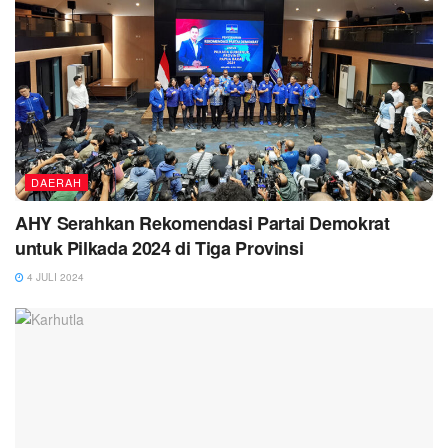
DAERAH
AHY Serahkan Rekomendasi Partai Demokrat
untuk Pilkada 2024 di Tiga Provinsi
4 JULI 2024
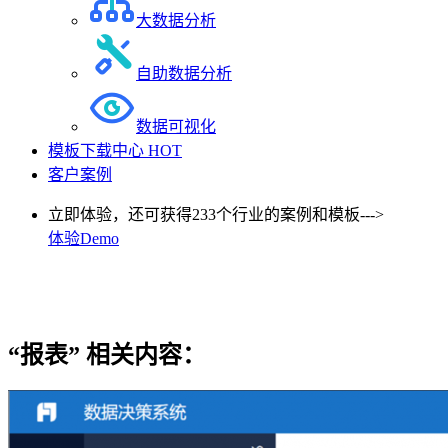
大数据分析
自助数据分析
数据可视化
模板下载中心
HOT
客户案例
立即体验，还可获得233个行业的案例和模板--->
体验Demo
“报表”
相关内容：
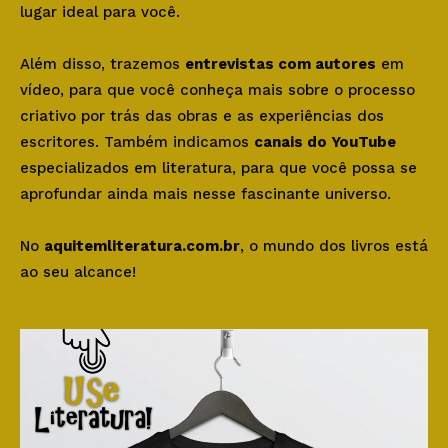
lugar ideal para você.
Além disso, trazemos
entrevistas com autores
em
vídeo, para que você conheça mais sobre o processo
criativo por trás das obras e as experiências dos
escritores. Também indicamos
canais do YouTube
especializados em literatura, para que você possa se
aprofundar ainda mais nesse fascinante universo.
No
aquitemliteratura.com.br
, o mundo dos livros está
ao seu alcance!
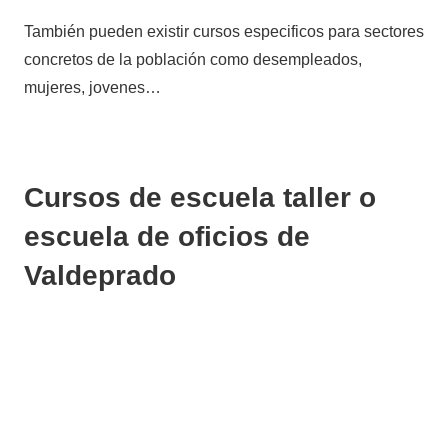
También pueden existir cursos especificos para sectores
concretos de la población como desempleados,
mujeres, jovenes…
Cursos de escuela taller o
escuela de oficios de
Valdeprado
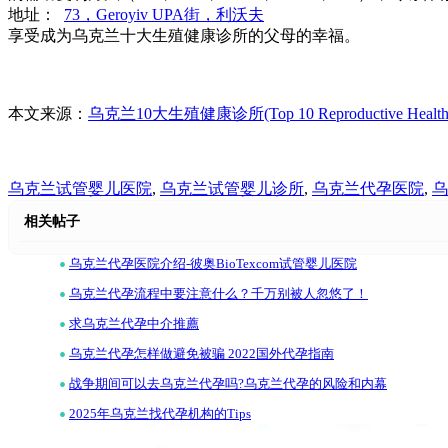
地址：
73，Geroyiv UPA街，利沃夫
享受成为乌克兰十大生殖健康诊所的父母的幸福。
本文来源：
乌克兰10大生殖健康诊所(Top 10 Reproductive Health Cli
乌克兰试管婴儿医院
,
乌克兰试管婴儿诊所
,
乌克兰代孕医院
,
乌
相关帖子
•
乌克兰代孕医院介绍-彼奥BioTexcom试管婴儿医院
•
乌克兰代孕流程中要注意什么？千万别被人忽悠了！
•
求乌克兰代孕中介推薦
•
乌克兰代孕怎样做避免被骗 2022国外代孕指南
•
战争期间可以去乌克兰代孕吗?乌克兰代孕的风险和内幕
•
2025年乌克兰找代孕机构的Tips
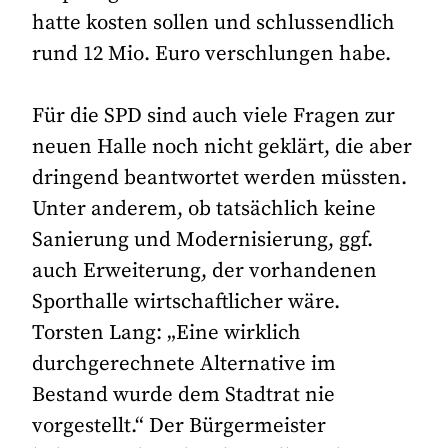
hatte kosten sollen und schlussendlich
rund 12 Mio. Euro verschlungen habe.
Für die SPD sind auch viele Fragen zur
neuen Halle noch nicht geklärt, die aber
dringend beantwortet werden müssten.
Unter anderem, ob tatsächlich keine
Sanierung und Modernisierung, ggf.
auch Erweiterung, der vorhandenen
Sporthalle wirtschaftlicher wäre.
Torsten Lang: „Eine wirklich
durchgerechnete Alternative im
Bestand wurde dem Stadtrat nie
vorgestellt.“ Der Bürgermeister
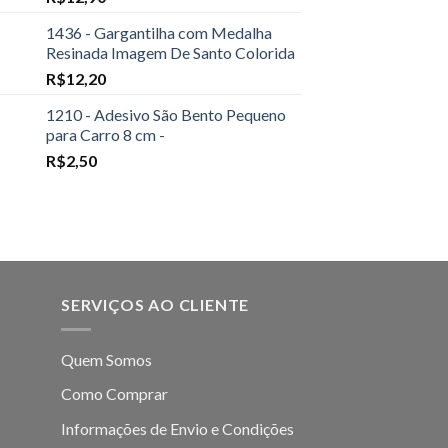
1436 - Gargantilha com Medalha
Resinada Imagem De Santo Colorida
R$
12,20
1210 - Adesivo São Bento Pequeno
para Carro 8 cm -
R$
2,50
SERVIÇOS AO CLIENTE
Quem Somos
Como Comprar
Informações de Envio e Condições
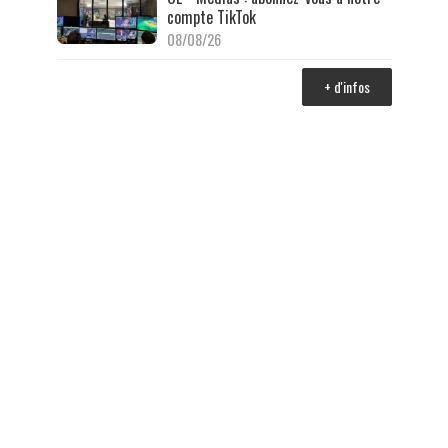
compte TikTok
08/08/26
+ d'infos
==================================================
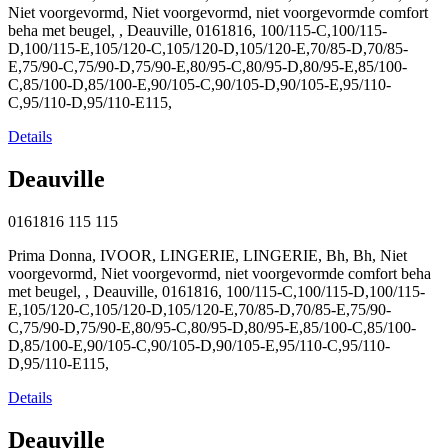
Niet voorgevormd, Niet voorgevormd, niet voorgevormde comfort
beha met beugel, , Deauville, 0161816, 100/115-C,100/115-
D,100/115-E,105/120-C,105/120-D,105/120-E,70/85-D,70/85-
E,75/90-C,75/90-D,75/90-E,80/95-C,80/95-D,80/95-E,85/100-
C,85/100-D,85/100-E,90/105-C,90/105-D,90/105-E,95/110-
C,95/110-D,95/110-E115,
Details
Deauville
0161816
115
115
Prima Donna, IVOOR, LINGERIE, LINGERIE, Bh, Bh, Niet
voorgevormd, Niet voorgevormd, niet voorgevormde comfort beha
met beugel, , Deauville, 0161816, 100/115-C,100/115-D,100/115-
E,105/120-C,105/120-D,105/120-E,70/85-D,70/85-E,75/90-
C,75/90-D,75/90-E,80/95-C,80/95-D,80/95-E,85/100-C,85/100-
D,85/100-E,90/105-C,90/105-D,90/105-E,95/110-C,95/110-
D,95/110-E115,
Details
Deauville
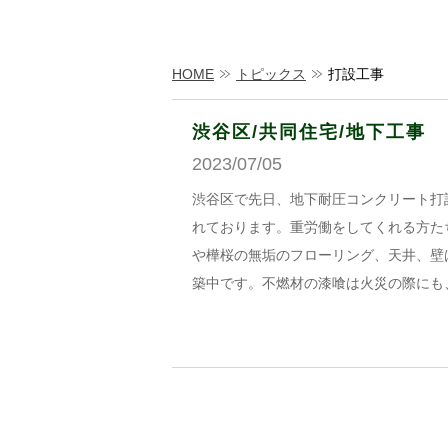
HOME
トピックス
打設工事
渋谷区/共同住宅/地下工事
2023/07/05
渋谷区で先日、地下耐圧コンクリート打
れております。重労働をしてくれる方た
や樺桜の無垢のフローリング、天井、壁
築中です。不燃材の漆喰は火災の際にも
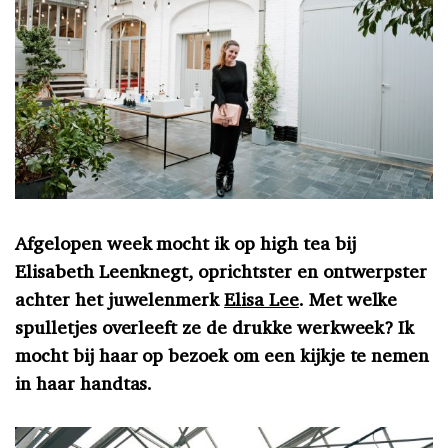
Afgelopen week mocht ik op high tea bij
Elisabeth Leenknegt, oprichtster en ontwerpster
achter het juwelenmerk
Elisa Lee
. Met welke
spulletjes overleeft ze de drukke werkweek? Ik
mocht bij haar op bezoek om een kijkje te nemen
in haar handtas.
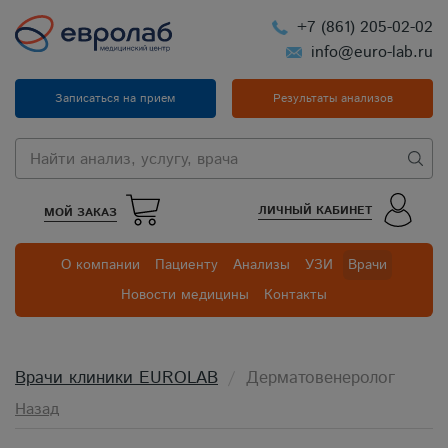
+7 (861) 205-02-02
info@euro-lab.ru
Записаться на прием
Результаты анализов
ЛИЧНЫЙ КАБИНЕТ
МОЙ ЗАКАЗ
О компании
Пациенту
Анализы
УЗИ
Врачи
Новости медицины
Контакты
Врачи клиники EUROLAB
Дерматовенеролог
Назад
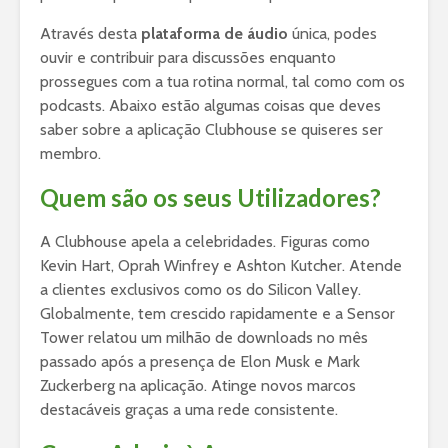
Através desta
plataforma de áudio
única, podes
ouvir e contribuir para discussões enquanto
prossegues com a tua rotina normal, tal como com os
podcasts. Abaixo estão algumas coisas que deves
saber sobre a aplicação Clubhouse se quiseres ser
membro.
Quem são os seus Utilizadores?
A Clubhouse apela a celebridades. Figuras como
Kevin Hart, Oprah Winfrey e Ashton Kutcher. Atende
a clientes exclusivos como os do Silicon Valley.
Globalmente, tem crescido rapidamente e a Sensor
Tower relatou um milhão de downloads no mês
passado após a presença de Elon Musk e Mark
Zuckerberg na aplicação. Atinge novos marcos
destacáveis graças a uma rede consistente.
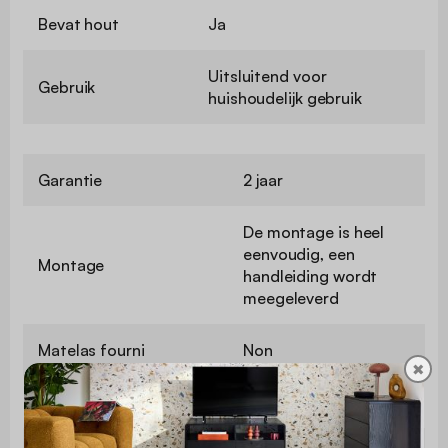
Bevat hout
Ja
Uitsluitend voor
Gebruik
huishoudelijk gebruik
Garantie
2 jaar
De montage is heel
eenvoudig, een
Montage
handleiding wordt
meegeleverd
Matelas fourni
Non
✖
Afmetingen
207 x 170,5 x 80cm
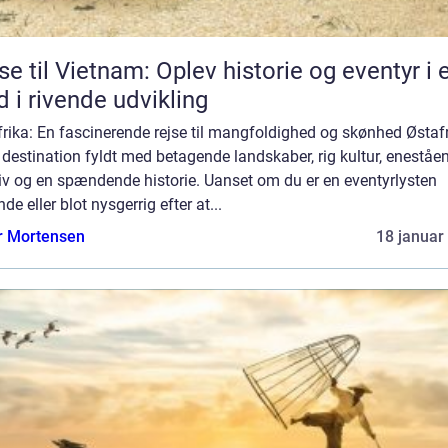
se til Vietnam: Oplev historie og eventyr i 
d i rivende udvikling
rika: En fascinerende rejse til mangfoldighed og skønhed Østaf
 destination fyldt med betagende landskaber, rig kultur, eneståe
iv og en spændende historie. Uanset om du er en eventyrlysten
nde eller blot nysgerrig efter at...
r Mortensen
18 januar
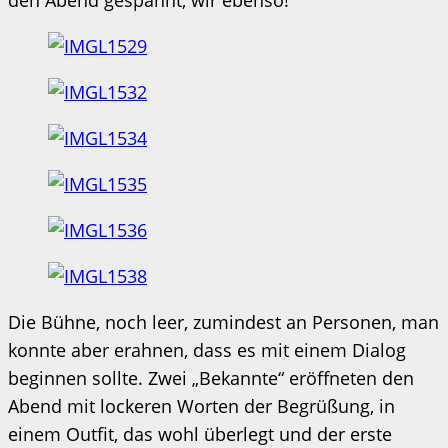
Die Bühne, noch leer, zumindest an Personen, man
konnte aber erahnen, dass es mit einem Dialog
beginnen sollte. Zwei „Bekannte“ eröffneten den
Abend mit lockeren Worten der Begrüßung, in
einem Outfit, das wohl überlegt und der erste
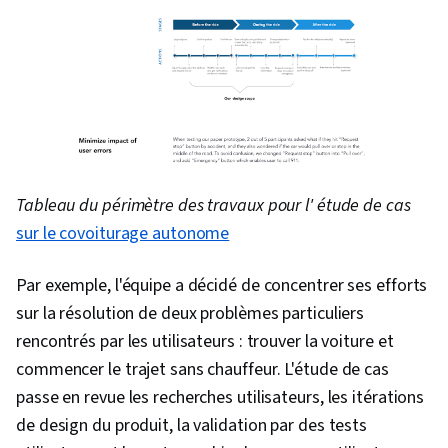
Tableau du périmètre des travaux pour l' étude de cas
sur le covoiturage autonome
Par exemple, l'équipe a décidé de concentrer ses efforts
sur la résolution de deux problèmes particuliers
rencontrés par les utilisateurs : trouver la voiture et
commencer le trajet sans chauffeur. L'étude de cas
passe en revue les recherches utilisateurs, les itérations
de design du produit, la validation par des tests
==================================================
Print, from the entries above, the line with "Além disso, trazemos", the line with "ao seu alcance!" and all lines between them, exactly and with nothing else.

Além disso, trazemos
entrevistas com autores
em
vídeo, para que você conheça mais sobre o processo
criativo por trás das obras e as experiências dos
escritores. Também indicamos
canais do YouTube
especializados em literatura, para que você possa se
aprofundar ainda mais nesse fascinante universo.
No
aquitemliteratura.com.br
, o mundo dos livros está
ao seu alcance!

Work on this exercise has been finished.